Марк кивал задумчиво и возил ложкой по дну тарелки. Щеки Регины все это время то наливались ярким румянцем, то полностью теряли всякий цвет…

На следующий день, собираясь на обед, Марк посмотрел на Регину.

— Ты идешь обедать? — спросил он, памятуя просьбу Ольги Карловны присматривать за дочерью, которая «собирается себя совсем уморить».

— Не знаю.

— Пойдем, пойдем, — засмеялся он, — а то снова мама явится.

Она засмеялась, встала. Он оглядел ее фигуру гораздо более внимательно, чем вчера, но так и не понял, отчего ее мать бросилась вдруг бить тревогу. В самом соку женщина… И они отправились в кафе. Он рассказывал о перестройке стадиона, а она жадно ловила каждое его слово. Марк так воодушевился, что спросил, может ли он рассчитывать на ее помощь в несколько щекотливом деле? На помощь и на полное молчание? Регина была сама искренность. Разумеется, может. Разумеется, никому она ничего не расскажет. Да и некому ей рассказывать. Нет у нее никого: ни подруг, ни друзей.

Марк притащил Регине кучу смет и попросил сделать кое-какие расчеты. Она трудилась над ними несколько дней и подсказала ему, где и как можно сэкономить. Он посмотрел на нее внимательнее.

— Ты молодец. Я и не думал.

— Брось, Марк. Чего тебе обо мне думать? — блеснула она на него взглядом, исполненным отчаяния.

Это было похоже на признание. Марк вздрогнул. Запнулся. Но решил все-таки спустить все на тормозах. Пожал ей руку, заговорил о текущих делах. Но после этого многое изменилось. Он уже знал, что Регина — большая умница, понимающая его с полуслова.

А Ольга Карловна тем временем отыскала в городе дом, вокруг которого полыхали оранжевые ноготки. Она постучала в дверь, сказала, что пришла с важным разговором. Открывшая ей женщина высоко держала голову и ждала, что скажет гостья. Такую не проведешь. И Ольга Карловна решила положиться на судьбу — будь что будет — и начать с главного.

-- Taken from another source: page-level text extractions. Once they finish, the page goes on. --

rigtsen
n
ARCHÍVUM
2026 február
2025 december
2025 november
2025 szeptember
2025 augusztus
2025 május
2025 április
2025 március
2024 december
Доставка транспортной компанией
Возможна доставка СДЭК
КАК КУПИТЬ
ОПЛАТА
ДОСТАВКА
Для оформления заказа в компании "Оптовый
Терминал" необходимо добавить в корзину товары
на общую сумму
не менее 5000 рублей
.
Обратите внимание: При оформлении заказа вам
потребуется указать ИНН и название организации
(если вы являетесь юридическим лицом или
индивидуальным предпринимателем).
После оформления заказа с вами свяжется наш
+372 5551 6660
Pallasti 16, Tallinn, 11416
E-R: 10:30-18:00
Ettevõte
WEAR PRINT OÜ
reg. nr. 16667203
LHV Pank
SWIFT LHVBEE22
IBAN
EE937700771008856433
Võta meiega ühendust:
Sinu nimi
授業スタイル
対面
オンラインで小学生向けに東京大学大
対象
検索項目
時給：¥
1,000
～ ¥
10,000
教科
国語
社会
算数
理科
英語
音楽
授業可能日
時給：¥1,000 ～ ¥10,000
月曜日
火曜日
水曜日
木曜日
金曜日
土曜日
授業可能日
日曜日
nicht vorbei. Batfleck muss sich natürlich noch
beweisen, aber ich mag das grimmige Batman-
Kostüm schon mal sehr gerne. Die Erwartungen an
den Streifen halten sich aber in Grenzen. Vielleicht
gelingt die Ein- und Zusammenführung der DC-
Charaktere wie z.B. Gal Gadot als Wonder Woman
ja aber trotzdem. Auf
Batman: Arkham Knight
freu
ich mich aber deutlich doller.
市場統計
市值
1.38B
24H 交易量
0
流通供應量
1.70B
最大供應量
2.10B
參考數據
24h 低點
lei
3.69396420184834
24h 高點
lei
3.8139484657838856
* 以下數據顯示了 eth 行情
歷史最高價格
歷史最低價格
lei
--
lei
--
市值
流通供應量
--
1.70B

— Моя дочь — очень положительная девушка, — сказала она. — Не молоденькая, но и не ветреная зато. С огромным уважением относится к старшим, я вас уверяю. Моя дочь любит вашего сына.

Хозяйка достала немецкий старинный сервиз, заварила чай в чайнике из чистого серебра. Разговор состоялся — к удовольствию обеих женщин.

Через некоторое время мать слегла. Закатывала глаза к небу.

— Послушай, — говорила она сыну, — чтобы за мной ухаживать, нужна женщина. Заботливая, взрослая женщина. Не нужны мне твои медсестрички за деньги. Они только о танцульках думают…

И Марк обратился к Регине. И Регина помогла.

— Вот эта, я понимаю, — говорила ему потом мать с какими-то мужскими интонациями. — Куда ты только смотришь? Помру, кто твоей Дашке будет нос утирать?..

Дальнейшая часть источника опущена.